Fortune’s conjecture

(Reo F. Fortune) For any integer $n>0$, the difference between the primorial

$$n\mathrm{\#}=\prod _{i=1}^{\pi (n)}{p}_i$$

(where $\pi (x)$ is the prime counting function and $p_i$ is the $i$th prime number) and the nearest prime number above (excluding the possible primorial prime $n\mathrm{\#}+1$) is always a prime number. That is, any Fortunate number is a Fortunate prime.

It is obvious that since $n\mathrm{\#}$ is divisible by each prime , then each $n\mathrm{\#}+p$ will also be divisible by that same $p$ and thus not prime.

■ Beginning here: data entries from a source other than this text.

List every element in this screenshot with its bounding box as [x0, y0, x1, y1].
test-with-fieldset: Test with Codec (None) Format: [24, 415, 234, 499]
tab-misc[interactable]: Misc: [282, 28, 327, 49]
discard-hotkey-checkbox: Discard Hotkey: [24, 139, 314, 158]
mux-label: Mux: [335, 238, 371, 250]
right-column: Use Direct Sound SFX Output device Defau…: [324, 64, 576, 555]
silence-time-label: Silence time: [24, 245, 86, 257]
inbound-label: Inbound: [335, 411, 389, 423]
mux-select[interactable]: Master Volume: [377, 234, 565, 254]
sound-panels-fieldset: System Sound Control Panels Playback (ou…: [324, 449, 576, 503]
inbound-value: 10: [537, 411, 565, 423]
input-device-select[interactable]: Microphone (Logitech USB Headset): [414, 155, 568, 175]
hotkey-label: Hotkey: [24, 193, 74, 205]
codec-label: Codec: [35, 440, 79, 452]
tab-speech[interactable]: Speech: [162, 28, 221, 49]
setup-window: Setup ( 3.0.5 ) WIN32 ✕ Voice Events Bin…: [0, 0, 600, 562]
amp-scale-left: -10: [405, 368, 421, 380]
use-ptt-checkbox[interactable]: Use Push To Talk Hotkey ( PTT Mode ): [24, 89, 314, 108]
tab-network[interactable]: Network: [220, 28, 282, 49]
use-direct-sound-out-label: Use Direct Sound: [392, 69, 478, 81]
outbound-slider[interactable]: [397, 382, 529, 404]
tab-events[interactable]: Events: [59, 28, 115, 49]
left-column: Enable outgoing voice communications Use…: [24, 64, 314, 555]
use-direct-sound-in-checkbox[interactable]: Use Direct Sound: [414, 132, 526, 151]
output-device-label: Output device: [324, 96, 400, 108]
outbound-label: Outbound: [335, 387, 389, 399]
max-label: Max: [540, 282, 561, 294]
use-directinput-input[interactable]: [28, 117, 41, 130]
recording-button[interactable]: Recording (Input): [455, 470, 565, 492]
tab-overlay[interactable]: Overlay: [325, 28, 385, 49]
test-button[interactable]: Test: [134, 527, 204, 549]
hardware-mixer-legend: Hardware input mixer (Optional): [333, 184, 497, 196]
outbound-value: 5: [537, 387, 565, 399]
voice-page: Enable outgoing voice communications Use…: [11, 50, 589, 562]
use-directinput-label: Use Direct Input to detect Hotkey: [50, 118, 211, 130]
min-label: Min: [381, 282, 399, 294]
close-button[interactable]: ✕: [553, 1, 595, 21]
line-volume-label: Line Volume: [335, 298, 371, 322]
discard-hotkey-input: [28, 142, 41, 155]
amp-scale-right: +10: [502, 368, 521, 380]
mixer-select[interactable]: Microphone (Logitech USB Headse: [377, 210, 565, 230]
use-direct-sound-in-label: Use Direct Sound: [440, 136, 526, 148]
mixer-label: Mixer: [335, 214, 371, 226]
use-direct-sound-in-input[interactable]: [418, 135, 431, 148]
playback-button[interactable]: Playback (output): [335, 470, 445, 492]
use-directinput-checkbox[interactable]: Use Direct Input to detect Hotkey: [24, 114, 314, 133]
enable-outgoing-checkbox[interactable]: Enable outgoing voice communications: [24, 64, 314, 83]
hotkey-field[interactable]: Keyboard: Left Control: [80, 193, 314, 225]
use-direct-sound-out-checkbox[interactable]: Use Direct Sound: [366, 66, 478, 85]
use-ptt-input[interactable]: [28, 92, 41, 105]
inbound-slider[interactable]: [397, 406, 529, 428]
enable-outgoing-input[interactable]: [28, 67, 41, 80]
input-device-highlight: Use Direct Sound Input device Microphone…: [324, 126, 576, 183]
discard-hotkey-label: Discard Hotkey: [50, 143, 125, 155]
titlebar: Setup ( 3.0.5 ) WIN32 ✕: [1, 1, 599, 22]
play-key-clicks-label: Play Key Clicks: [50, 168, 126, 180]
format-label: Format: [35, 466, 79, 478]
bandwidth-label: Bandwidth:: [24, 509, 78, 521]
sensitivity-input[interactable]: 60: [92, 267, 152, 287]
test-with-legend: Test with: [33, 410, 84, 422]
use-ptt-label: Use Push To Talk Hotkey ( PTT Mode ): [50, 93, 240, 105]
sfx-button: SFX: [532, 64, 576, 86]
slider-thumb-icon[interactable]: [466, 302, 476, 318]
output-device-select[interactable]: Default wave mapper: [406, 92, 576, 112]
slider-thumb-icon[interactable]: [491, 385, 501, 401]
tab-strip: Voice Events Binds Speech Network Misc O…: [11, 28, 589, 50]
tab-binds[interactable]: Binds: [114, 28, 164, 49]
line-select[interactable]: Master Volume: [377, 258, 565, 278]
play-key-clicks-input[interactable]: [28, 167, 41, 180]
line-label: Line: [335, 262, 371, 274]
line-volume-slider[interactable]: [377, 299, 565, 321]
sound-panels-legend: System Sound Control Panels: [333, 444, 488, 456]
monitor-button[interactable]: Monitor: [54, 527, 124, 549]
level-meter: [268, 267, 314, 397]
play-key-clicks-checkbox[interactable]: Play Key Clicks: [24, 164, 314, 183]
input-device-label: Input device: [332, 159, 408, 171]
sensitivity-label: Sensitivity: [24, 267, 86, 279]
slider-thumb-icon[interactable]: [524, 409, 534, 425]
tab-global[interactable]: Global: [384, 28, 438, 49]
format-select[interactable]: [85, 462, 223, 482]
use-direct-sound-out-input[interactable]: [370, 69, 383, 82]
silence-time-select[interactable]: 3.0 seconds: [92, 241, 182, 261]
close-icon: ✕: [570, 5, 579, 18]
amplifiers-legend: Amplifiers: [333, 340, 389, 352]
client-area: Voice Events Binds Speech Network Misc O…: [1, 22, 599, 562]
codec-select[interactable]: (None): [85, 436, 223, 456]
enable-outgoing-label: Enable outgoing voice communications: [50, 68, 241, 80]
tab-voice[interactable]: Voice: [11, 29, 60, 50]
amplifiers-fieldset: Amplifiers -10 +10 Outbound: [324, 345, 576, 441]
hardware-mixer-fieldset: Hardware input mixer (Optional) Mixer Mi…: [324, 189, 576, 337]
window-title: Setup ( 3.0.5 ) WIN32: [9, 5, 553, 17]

If there is a prime $q>n\mathrm{\#}+1$ such that there is a composite number $m=q-n\mathrm{\#}$, then $m$ would have to have at least two prime factors both of which would have to be divisible by primes greater than $p_{\pi (n)}$.

Despite verification for the first thousand primorials, this conjecture remains unproven as of 2007. Disproof could require finding a composite Fortunate number. Such a number would have to be odd, and indeed not divisible by the first thousand primes. Chris Caldwell, writing for the Prime Pages, argues that by the prime number theorem, finding a composite Fortunate number is tantamount to searching for a prime gap at least ${(\log n\mathrm{\#})}^2$ long immediately following a primorial, something he considers unlikely.